Even before it was published, Meitner's and Frisch's interpretation of the work of Hahn and Strassmann crossed the Atlantic Ocean with Niels Bohr, who was to lecture at Princeton University. Isidor Isaac Rabi and Willis Lamb, two Columbia University physicists working at Princeton, heard the news and carried it back to Columbia. Rabi said he told Fermi; Fermi gave credit to Lamb. Bohr soon thereafter went from Princeton to Columbia to see Fermi. Not finding Fermi in his office, Bohr went down to the cyclotron area and found Anderson. Bohr grabbed him by the shoulder and said: "Young man, let me explain to you about something new and exciting in physics." It was clear to a number of scientists at Columbia that they should try to detect the energy released in the nuclear fission of uranium from neutron bombardment. On 25 January 1939, Glasoe was a member of the experimental team at Columbia University which conducted the first nuclear fission experiment in the United States, which was done in the basement of Pupin Hall; the other members of the team were Herbert L. Anderson, Eugene T. Booth, John R. Dunning, Enrico Fermi, and Francis G. Slack.
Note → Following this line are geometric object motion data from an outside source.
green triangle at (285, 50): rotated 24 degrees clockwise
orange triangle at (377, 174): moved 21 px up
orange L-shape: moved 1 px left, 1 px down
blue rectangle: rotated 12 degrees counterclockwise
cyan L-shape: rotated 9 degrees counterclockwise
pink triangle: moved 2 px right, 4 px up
During World War II, Glasoe was a staff member and associate group leader at the Radiation Laboratory of the Massachusetts Institute of Technology.
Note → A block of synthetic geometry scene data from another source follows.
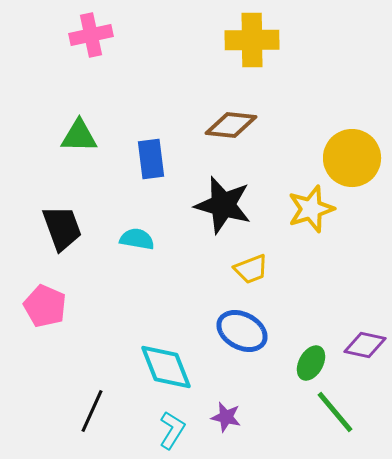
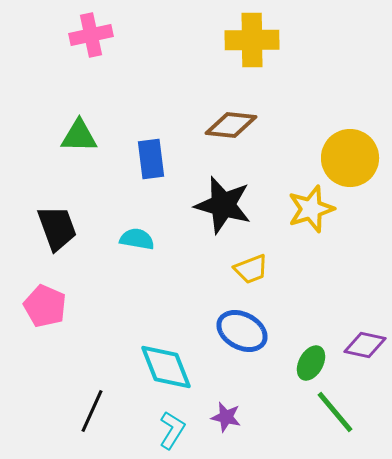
yellow circle: moved 2 px left
black trapezoid: moved 5 px left
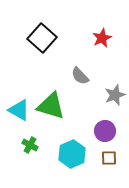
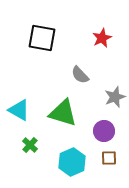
black square: rotated 32 degrees counterclockwise
gray semicircle: moved 1 px up
gray star: moved 2 px down
green triangle: moved 12 px right, 7 px down
purple circle: moved 1 px left
green cross: rotated 14 degrees clockwise
cyan hexagon: moved 8 px down
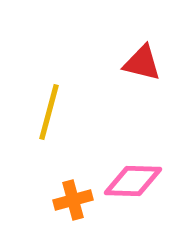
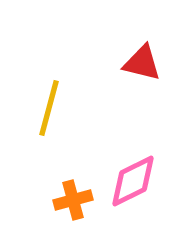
yellow line: moved 4 px up
pink diamond: rotated 28 degrees counterclockwise
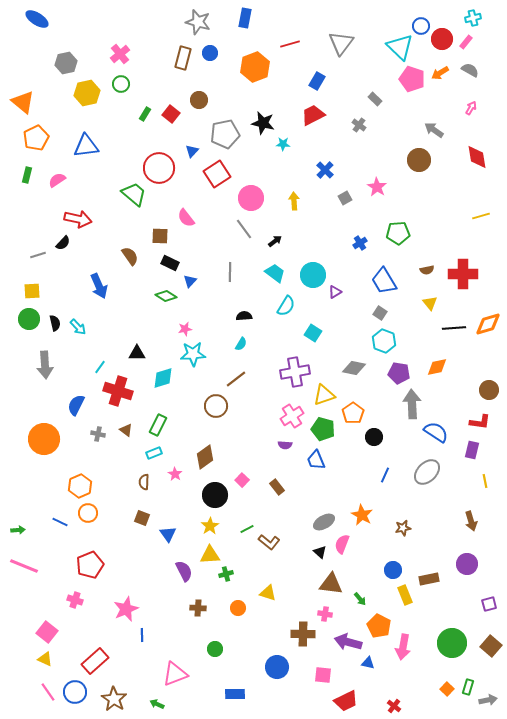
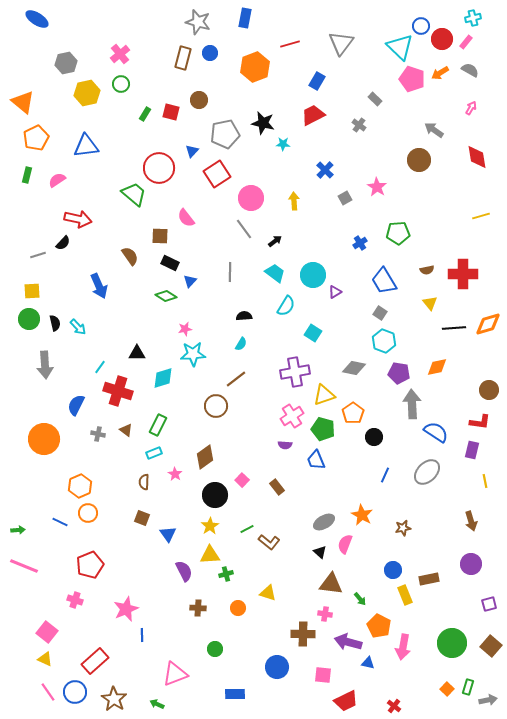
red square at (171, 114): moved 2 px up; rotated 24 degrees counterclockwise
pink semicircle at (342, 544): moved 3 px right
purple circle at (467, 564): moved 4 px right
No later than 1948, and as late as 1965, Glasoe was at the Brookhaven National Laboratory (BNL), Upton, Long Island, New York. He was associate chairman of the BNL physics department no later than 1952 and associate director of BNL no later than 1965.

== Honors ==

Glasoe was elected a Fellow of the American Physical Society in 1941. He received the Distinguished Alumnus Award from St. Olaf College in 1965.

==Selected publications==

===Articles===
- Glasoe, G. Norris (1931). "Contact Potential Difference between Iron and Nickel and their Photoelectric Work Functions"
- E. Mc Millan, H. L. Anderson, E. T. Booth, J. R. Dunning, E. Fermi, G. N. Glasoe, F. G. Slack Radioactive Recoils from Uranium Activated by Neutrons, Phys. Rev. Volume 55, Number 5, 510-511 (1939).
- Anderson, H. L. (1939). "The Fission of Uranium"
- Glasoe, G. N. (1939). "Fission Products from Uranium"
- Booth, E. T. (1939). "Range Distribution of the Uranium Fission Fragments"
- Glasoe, G. N. (1940). "Radioactive Products from Gases Produced in Uranium Fission"
- G. N. Glasoe, H. Landon, and W. A. McKinley Progress Report for October 1, 1951 to September 30, 1952, Technical Report NYO-869 48 pages, Rensselaer Polytechnic Institute. Subject matter of this report: particle physics.
- Muehlhause, C. O. (1956). "Neutron Scattering from Iron and Carbon by Time-of-Flight"
- Landon, H. H. (1958). "Neutron Scattering at 2.2 Mev by Time of Flight"
- Elwyn, A. J. (1958). "Study of Some (p, n) Reactions by Neutron Time of Flight"
- Benjamin, J. A. (1971). "Terminal Ion Source System for the Brookhaven Three-Stage Tandem Facility"

===Books===
- G. N. Glasoe and J. V. Lebacqz (editors) Pulse Generators, MIT Radiation Laboratory Series, Vol. 5 (McGraw-Hill, 1948). Glasoe: Rensselaer Polytechnic Institute. Lebacqz: Johns Hopkins University. Prepared under the supervision of the Office of Scientific Research and Development, National Defense Research Committee.